--- PROVIDED RECORDS ---

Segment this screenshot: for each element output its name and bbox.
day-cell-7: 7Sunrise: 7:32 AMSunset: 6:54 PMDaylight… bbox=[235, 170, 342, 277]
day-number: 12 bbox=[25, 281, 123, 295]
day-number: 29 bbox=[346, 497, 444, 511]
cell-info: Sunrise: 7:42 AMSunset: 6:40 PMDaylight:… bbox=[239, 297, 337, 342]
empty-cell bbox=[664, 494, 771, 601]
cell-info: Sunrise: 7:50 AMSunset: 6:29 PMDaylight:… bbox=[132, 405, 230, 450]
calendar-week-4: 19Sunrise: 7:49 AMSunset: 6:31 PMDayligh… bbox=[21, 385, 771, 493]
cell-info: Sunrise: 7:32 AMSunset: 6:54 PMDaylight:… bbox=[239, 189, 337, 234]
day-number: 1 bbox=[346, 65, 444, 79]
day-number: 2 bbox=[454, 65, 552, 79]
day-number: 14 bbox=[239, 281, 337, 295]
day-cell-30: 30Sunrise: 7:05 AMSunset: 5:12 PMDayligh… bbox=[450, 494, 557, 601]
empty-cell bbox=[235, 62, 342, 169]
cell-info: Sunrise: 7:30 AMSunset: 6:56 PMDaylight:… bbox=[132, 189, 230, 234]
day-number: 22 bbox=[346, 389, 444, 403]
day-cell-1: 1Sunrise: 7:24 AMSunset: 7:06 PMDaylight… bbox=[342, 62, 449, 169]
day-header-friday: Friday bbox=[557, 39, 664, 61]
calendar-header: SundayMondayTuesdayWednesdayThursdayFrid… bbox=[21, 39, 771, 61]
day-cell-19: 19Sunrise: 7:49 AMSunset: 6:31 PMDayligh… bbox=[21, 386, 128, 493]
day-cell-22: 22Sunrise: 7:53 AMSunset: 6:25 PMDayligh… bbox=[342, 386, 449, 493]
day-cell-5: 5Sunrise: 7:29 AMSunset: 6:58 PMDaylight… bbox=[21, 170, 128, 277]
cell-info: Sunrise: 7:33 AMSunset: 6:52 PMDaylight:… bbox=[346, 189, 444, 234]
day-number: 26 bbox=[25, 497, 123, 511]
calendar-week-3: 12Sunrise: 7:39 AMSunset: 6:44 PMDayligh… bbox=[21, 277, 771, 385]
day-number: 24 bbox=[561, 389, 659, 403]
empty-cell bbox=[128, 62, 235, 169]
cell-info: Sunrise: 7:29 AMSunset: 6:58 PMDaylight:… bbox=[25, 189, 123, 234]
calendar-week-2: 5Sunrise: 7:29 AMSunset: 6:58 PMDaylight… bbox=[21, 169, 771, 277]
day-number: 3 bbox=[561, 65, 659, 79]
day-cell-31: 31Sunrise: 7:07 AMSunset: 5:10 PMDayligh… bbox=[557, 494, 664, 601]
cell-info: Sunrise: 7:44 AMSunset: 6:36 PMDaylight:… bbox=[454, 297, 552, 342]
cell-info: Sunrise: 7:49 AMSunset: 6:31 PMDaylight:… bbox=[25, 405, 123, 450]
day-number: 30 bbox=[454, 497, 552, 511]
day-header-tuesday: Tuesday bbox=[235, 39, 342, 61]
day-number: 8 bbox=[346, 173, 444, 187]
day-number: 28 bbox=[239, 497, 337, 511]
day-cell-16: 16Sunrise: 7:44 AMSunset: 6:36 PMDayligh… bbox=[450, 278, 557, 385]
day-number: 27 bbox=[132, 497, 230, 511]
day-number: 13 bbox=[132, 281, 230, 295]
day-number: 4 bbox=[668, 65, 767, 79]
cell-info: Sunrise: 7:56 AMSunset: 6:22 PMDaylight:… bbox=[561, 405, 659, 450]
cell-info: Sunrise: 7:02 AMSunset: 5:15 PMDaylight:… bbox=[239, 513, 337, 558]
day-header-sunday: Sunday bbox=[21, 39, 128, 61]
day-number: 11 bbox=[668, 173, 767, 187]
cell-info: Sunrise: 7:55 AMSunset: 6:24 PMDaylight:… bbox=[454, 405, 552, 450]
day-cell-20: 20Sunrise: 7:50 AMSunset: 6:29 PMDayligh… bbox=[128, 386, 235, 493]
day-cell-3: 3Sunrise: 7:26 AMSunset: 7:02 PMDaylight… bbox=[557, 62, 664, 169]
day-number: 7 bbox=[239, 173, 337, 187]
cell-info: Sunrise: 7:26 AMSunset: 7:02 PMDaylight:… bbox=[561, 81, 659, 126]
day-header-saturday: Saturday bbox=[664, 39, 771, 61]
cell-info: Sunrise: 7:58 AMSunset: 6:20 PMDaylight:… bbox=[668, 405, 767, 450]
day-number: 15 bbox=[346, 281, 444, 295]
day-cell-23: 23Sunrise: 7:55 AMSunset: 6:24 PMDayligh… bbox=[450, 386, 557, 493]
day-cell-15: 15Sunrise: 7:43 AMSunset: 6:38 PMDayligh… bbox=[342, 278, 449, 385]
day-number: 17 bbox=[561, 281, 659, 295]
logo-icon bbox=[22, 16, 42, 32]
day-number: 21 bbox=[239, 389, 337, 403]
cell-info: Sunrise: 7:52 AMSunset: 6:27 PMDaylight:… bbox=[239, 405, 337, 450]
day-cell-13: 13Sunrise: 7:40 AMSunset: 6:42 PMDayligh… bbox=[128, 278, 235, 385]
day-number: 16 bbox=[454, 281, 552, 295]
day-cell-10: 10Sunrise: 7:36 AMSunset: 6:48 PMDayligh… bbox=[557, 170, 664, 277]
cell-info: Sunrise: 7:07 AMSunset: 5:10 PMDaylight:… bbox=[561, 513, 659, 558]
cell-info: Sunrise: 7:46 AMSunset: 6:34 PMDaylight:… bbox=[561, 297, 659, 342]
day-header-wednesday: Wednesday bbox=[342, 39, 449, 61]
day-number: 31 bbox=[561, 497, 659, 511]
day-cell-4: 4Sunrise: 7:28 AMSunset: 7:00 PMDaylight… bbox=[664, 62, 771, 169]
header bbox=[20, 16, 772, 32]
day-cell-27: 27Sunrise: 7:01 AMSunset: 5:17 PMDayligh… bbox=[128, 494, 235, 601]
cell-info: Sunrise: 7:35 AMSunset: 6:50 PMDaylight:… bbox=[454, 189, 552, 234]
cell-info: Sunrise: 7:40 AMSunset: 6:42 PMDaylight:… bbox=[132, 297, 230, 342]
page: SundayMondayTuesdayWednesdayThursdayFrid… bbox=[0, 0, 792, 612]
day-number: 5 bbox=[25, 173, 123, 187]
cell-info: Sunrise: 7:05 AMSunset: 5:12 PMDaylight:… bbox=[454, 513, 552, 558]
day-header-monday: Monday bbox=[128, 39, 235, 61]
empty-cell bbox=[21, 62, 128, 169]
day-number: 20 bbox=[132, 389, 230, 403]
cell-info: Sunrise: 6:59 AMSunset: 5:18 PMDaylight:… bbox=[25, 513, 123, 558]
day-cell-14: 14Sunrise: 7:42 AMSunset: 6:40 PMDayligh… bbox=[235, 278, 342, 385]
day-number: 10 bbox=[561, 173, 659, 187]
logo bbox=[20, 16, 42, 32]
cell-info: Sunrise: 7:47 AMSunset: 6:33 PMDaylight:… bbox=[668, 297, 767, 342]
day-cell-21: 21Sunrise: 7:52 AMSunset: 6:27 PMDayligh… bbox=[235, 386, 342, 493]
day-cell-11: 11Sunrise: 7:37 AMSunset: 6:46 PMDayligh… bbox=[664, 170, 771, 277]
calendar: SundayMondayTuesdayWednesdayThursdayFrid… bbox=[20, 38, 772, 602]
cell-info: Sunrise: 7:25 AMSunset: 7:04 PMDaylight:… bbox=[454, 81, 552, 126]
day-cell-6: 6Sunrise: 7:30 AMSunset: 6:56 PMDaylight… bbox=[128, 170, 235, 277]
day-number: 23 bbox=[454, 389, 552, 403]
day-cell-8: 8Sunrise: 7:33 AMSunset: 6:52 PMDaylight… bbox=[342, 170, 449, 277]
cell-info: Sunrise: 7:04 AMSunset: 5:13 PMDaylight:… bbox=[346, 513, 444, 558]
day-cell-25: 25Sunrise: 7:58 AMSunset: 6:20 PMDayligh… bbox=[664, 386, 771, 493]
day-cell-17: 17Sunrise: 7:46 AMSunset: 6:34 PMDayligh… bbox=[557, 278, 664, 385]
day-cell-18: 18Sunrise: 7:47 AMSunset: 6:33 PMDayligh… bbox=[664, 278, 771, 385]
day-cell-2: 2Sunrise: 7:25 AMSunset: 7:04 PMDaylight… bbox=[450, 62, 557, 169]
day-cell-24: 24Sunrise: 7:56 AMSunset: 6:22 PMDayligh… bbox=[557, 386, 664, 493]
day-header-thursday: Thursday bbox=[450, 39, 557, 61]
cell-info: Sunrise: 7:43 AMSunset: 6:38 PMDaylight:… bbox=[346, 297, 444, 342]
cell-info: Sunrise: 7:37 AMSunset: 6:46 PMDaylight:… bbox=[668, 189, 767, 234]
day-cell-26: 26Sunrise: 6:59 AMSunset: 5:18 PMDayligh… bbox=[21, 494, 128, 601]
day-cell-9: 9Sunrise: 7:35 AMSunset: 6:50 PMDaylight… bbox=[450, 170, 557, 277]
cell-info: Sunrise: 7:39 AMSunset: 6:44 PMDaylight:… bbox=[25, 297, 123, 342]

---

## WHAT YOU ARE ASKED TO DO:
The word to find is "week". Copy every line of the data that holds it.

## YOUR RESPONSE:
calendar-week-4: 19Sunrise: 7:49 AMSunset: 6:31 PMDayligh… bbox=[21, 385, 771, 493]
calendar-week-3: 12Sunrise: 7:39 AMSunset: 6:44 PMDayligh… bbox=[21, 277, 771, 385]
calendar-week-2: 5Sunrise: 7:29 AMSunset: 6:58 PMDaylight… bbox=[21, 169, 771, 277]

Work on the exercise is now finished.